My green Raleigh bicycle saved me. Without it I was stuck. I rode it everywhere in my shorts and halter-neck top. It gave me freedom. I rode it through Boissiere village and then round the savannah. I loved to ride past the big mansions there, the former estate houses of the cocoa barons. Most stood empty, one was a school, Queen’s Royal College. The house on the corner looked like a Rhineland castle, another like an eccentric gunboat, all spires and cupolas and oval windows. One was like a wedding cake made of coral. Another looked like a French chateau. All mimicked bygone European architecture; all seemed ludicrous rather than stately. A castle on the savannah? A chateau surrounded by coconut trees? The owners had arrived, grown rich and then constructed eternal landmarks in an effort to reassure themselves that they were still European. These houses gave me a sense of comfort; like me, they were hopelessly at odds with their environment. I often rode to the savannah just to gaze through their high gates, to conjure up the families who once sat at their dining tables. Little did I know that my daughter would one day marry the descendant of one of these families.

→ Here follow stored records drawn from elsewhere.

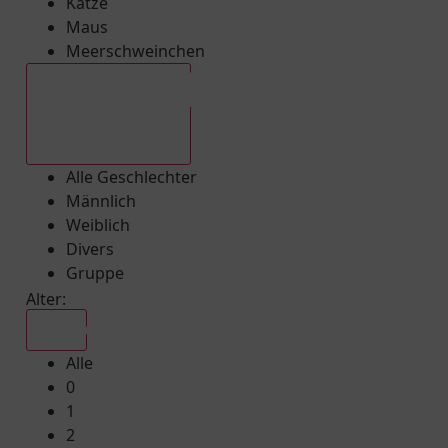
Katze
Maus
Meerschweinchen
Alle Geschlechter
Alle Geschlechter
Männlich
Weiblich
Divers
Gruppe
Alter:
Alle
Alle
0
1
2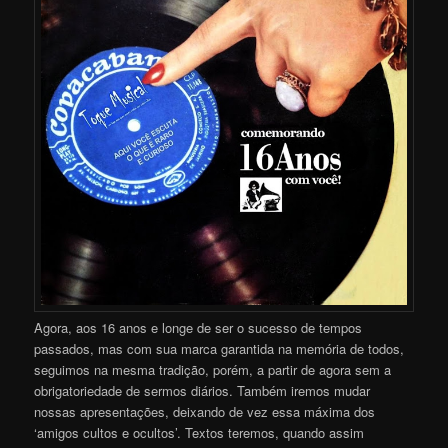
Agora, aos 16 anos e longe de ser o sucesso de tempos
passados, mas com sua marca garantida na memória de todos,
seguimos na mesma tradição, porém, a partir de agora sem a
obrigatoriedade de sermos diários. Também iremos mudar
nossas apresentações, deixando de vez essa máxima dos
‘amigos cultos e ocultos’. Textos teremos, quando assim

One friend led to two, three, four. All in the same boat, all women, all from other countri
es, mostly Europe. All stranded. We swapped our histories and tips on how to get by. Oona was Irish, Myra was Scottish, Leila was Russian. Jews, Catholics, Protestants, a mixed community; all young, all marooned, our husbands there for the opportunity. The last exploiters? Yes. I can admit this now. I measured myself against these women, determined not to complain too much. They seemed to complain an awful lot. Even so, I welcomed their camaraderie.

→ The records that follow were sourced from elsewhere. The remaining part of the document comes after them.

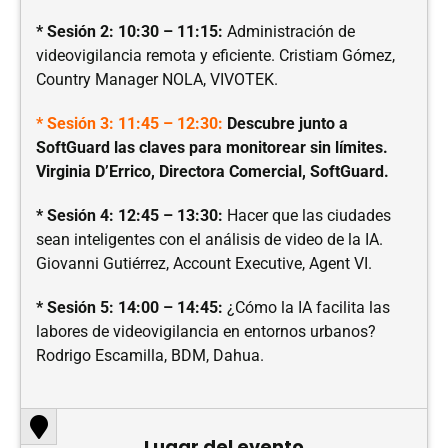
* Sesión 2: 10:30 – 11:15:
Administración de
videovigilancia remota y eficiente. Cristiam Gómez,
Country Manager NOLA, VIVOTEK.
* Sesión 3: 11:45 – 12:30:
Descubre junto a
SoftGuard las claves para monitorear sin límites.
Virginia D’Errico, Directora Comercial, SoftGuard.
* Sesión 4: 12:45 – 13:30:
Hacer que las ciudades
sean inteligentes con el análisis de video de la IA.
Giovanni Gutiérrez, Account Executive, Agent VI.
* Sesión 5: 14:00 – 14:45:
¿Cómo la IA facilita las
labores de videovigilancia en entornos urbanos?
Rodrigo Escamilla, BDM, Dahua.
Lugar del evento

We met at the Country Club, which was a short walk from the flat. A Samaan tree spread itself like a cloud outside the front door, its shaggy beard caught up with orchids, dangling to the manicured lawn. The Club spoke of British colonial order, of former French flamboyance and grandeur. Marble sweeping stairs and wide teak verandas. Fountains and a pool and an enormous dance floor. We went every afternoon, when the sun sank, to sip Bentley cocktails. Or we lunched on flying fish and breadfruit chips under cover of the bar area. We used the pool. Every Saturday, the Club hosted a dance and we wore full evening wear, dancing all night.
Uniformed black staff glided about behind us, again in the background of these adventures. Their wordlessness made me feel self-conscious. The staff never spoke unless asked a question; silence, of course, an ingenious form of resistance.

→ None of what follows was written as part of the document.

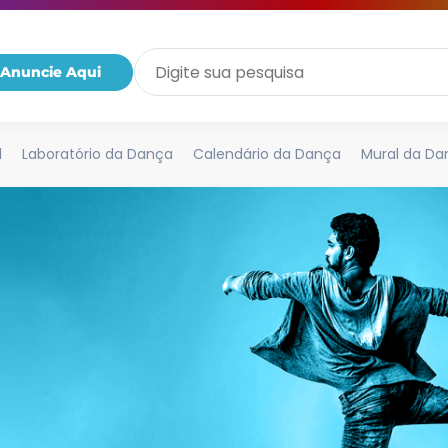
Anuncie Aqui
l
Laboratório da Dança
Calendário da Dança
Mural da Da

Once, when a waiter brought over a cocktail, I decided to try my luck at conversation: ‘Thank you so much. I’m Sabine,’ I smiled.
‘Yes, Miss.’
‘Do you live far from here?’
‘No, Miss.’
‘I understand it will be carnival soon.’
‘Yes, Miss.’
‘Carnival here is famous, I’m told.’
‘Yes, Miss.’
‘Do you like carnival?’
‘Yes, Miss.’
There was no possibility of a real conversation. But these people weren’t wordless, quite the opposite. I often saw them chattering to each other. Like the girl at the checkout at Chen’s, they just didn’t like to speak to us. Besides, I often couldn’t understand their language. Eh, eh, oho. Mash it up. Watch meh, nuh. Oh Gooood, Oh Gyaaad. They sucked their teeth when cross. This even had a word: steupse. There were many new words to learn, some African, some Africanised French: Bobbol, meaning scandal. Mamaguy, to make fun of. A langniappe was a child born after a long gap. Tantie this and Tantie that. Every older woman was a Tantie someone; the word was a form of the French for aunt. French was my first language and I spoke English fluently; I was a good mimic and had a keen ear for an accent. But the black people I had come across spoke their mixture-language so quickly and so quietly it was almost a whispering.